Pornography and Police Power
Everybody is against pornography, which may be why it was impossible for the Los Angeles County Board of Supervisors to resist Archbishop Roger M. Mahony’s appeal that it join his crusade against pornography. The problem is that the archbishop and the supervisors have different roles to play in our society.
Church leaders have every right to preach moral behavior to their faithful followers. Mahony regards pornography as “a very, very serious community problem,” and the Archdiocesan Commission on Obscenity and Pornography is particularly offended by the easy access to X-rated video-cassettes. That is their business.
We do not regard this as a major community problem. We do not regard this as a priority for police and the courts. We do not think that the supervisors should make this a priority for the sheriff, or feel bound to invite Atty. Gen. Edwin Meese III to establish a federal task force here. There are, of course, two crucial responsibilities of government: One is to protect the privacy of citizens so that salacious and unwelcome materials are not pushed onto them, and the other is to protect, absolutely and without exception, children from exposure to questionable materials.
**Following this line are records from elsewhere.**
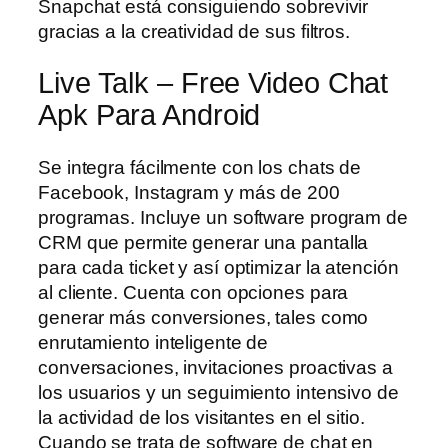
Snapchat está consiguiendo sobrevivir
gracias a la creatividad de sus filtros.
Live Talk – Free Video Chat
Apk Para Android
Se integra fácilmente con los chats de
Facebook, Instagram y más de 200
programas. Incluye un software program de
CRM que permite generar una pantalla
para cada ticket y así optimizar la atención
al cliente. Cuenta con opciones para
generar más conversiones, tales como
enrutamiento inteligente de
conversaciones, invitaciones proactivas a
los usuarios y un seguimiento intensivo de
la actividad de los visitantes en el sitio.
Cuando se trata de software de chat en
There is good reason for limiting the police power in that way. To go further is to court infringement of fundamental rights of freedom of expression and communication. Yes, there are extremes in the enactment and portrayal of violence and explicit sexual activities that just about every-body would agree are without merit no matter how that is defined. But the effort to identify them places at risk marginal materials that would be seen by many as having merit. Pornography hunts inevitably do more harm than good, and are routinely converted into broad programs of censorship that serve basically the narrow interests and views of the censors. No court, no public body has proved to be a reliable judge of what is acceptable and what is not. The decision as to what to read, what cassette to rent, what film to view is best left to consenting adults. That is why the best defense is to use the police power solely to assure privacy and to protect children.